Fig. 2.BIPSPI interface predictions for the proteins included in pdb 4ov6 bioassembly number 2. Subtilase domain of PCKS9 protein (pdb-chain E), surface representation. Peptide inhibitor domain of PCKS9 (pdb-chain D), green ribbon or trace schema. PCSK9-binding adnectin protein (pdb-chain G), magenta ribbon or trace schema. (A) Normalized binding site prediction scores for the prediction of the PCKS9 subtilase domain (heat map surface) interacting with the peptide inhibitor domain (green ribbon). Scores for all residues are displayed. (B) Normalized binding site predicted scores for the prediction of the PCKS9 subtilase domain (heat map surface) interacting with PCSK9-binding adnectin protein (magenta ribbon). Scores for all residues are displayed. (C) Compact representation of (A) and (B) in which just the highest score binding site residues for each interacting binding site are depicted.
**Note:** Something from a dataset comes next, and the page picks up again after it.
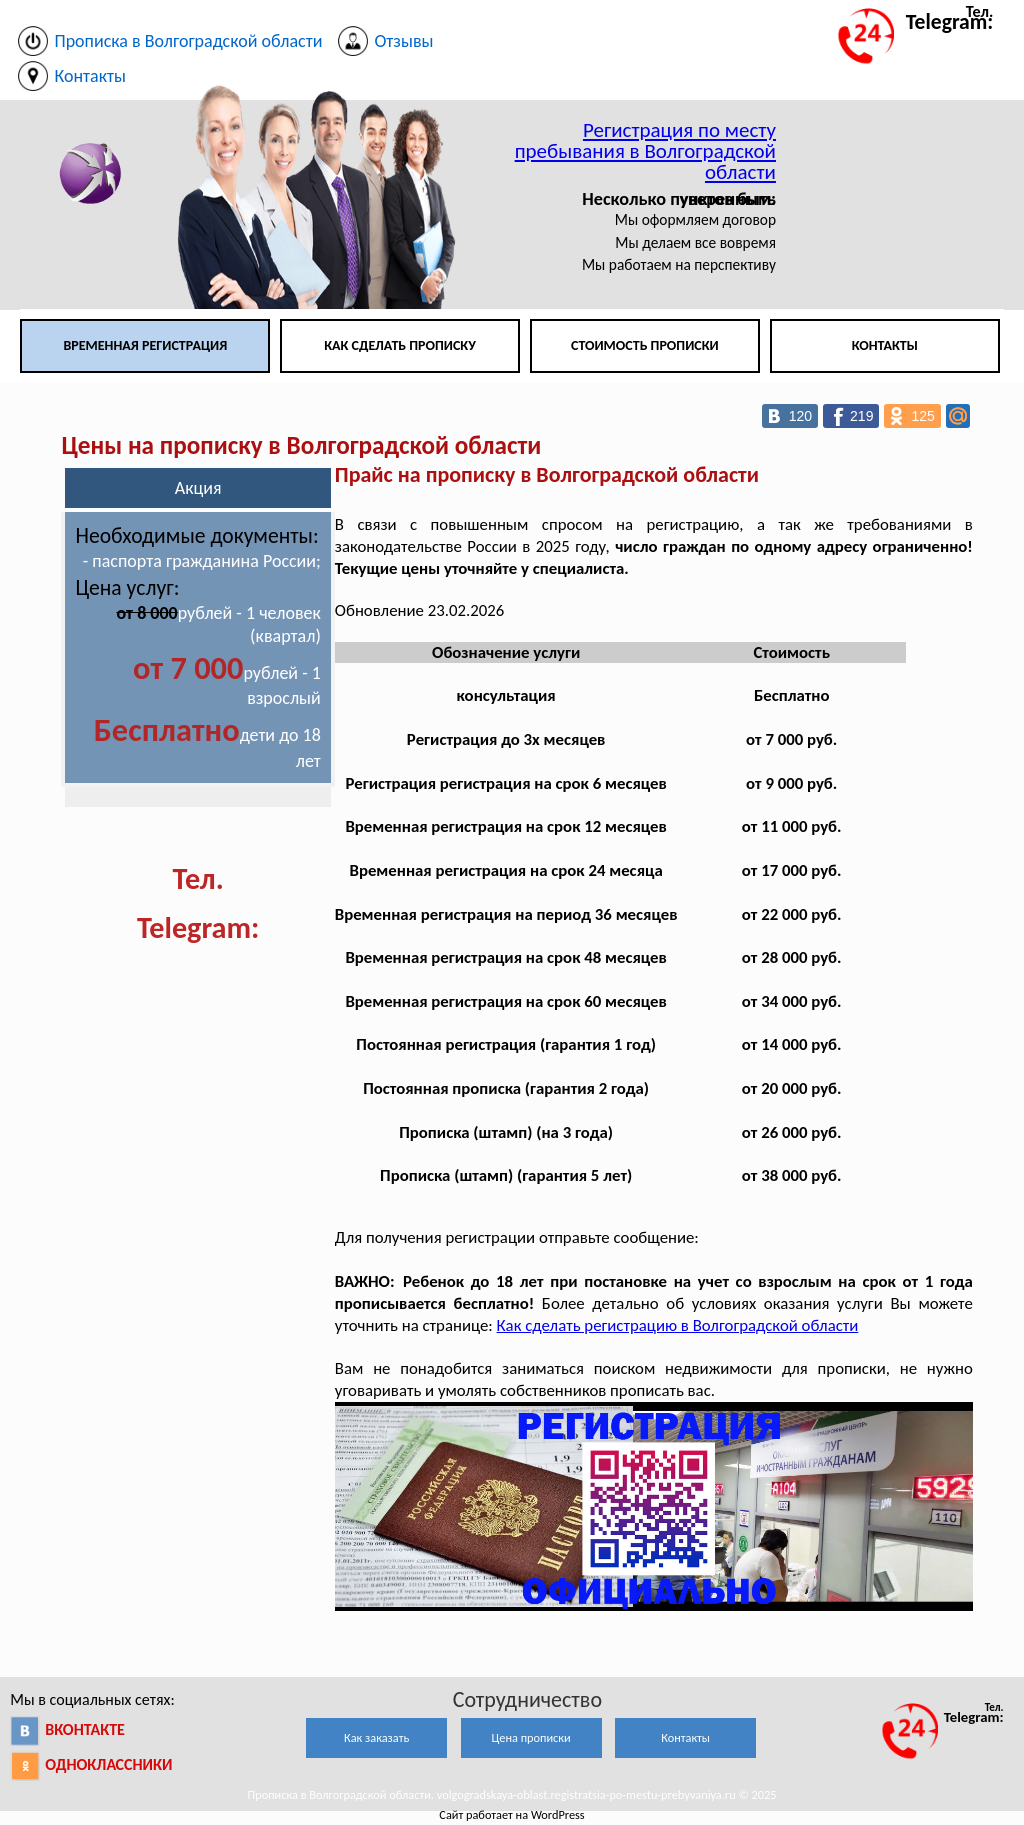 This screenshot has height=1825, width=1024. Describe the element at coordinates (512, 1794) in the screenshot. I see `Прописка в Волгоградской области. volgogradskaya-oblast.registratsia-po-mestu-prebyvaniya.ru © 2025` at that location.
For the PCKS9 subtilase domain (grey surface), residues that interact with the peptide inhibitor domain (green ribbon) are coloured in lemon-green and in light-pink when they interact with the PCSK9-binding adnectin protein (magenta). (D) Residue spheres representation of the top four highest score residue predictions coloured in light-pink for the PCSK9-binding adnectin protein (magenta) and lemon-green for the peptide inhibitor domain (green) (Color version of this figure is available at Bioinformatics online.)